"The survey found that 77 percent of respondents felt favorably about using AI in their workflow and that 70 percent are already using or plan to use AI coding tools this year." https://www.theverge.com/2023/6/13/23759101/stack-overflow-developers-survey-ai-coding-tools-moderators-strike
Stack Overflow survey finds developers are ready to use AI tools — even if they don’t fully trust them

Stack Overflow has released its annual developer survey, with a section focusing on AI coding tools. It shows both their popularity and the skepticism of devs about their accuracy.

The Verge
@codinghorror the way I see it is this: even in an optimally designed tech ecosystem, you will still have times where you need to translate a question that is most easily expressed in natural language (“How do I do X in library Y?”) to pointers to the right code/docs.
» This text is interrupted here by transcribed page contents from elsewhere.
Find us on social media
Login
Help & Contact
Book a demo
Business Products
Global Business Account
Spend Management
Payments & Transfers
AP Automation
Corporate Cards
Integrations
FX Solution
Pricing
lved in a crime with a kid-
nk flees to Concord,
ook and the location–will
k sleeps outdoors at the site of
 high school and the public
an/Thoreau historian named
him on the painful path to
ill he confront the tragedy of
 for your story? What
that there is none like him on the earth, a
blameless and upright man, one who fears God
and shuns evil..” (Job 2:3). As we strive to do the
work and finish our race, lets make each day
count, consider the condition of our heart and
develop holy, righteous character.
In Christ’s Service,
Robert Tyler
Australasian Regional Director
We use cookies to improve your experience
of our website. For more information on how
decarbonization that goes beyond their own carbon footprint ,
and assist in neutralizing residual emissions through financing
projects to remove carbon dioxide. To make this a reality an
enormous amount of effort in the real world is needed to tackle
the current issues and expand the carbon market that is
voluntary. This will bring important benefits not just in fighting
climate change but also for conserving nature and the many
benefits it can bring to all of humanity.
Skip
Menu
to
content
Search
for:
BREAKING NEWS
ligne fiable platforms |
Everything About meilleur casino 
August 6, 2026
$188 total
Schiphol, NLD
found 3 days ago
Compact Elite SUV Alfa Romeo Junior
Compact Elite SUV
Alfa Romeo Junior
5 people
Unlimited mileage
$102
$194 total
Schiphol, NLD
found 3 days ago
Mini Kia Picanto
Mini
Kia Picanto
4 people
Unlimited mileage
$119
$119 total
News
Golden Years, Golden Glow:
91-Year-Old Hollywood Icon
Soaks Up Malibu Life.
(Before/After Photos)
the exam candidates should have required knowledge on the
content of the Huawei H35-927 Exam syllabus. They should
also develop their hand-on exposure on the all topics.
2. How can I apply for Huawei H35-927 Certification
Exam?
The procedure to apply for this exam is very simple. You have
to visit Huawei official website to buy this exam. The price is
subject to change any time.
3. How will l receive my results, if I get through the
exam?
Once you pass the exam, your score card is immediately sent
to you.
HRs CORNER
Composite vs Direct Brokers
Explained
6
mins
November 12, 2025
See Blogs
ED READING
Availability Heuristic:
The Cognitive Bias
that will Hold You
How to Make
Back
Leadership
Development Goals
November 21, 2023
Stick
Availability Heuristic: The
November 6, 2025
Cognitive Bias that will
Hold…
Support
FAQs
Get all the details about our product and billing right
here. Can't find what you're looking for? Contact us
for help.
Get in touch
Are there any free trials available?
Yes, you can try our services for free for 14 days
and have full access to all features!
Reading all the docs is high latency. Searching the docs has lower latency. In some cases asking on/searching SO is even lower. In many cases, it turns out using an AI tool can have *much* lower latency.
@augray provided it's not wrong. ChatGPT told me ZZ Top had no song named "I Need You Tonight". That's.. fucking wrong?
@codinghorror true, I personally don’t use it to “learn new facts” in isolation. I verify it in some way (type the functions it references into my ide and look at their docs there). When it is accurate, I get a “cache hit” and find what I’m looking for faster than searching the docs myself. When it is wrong, it’s a cache miss and I fall back to traditional search mechanisms.
@codinghorror basically there are cache layers. The lowest latency “information caches” are also the least accurate. You just have to learn how to identify cache misses.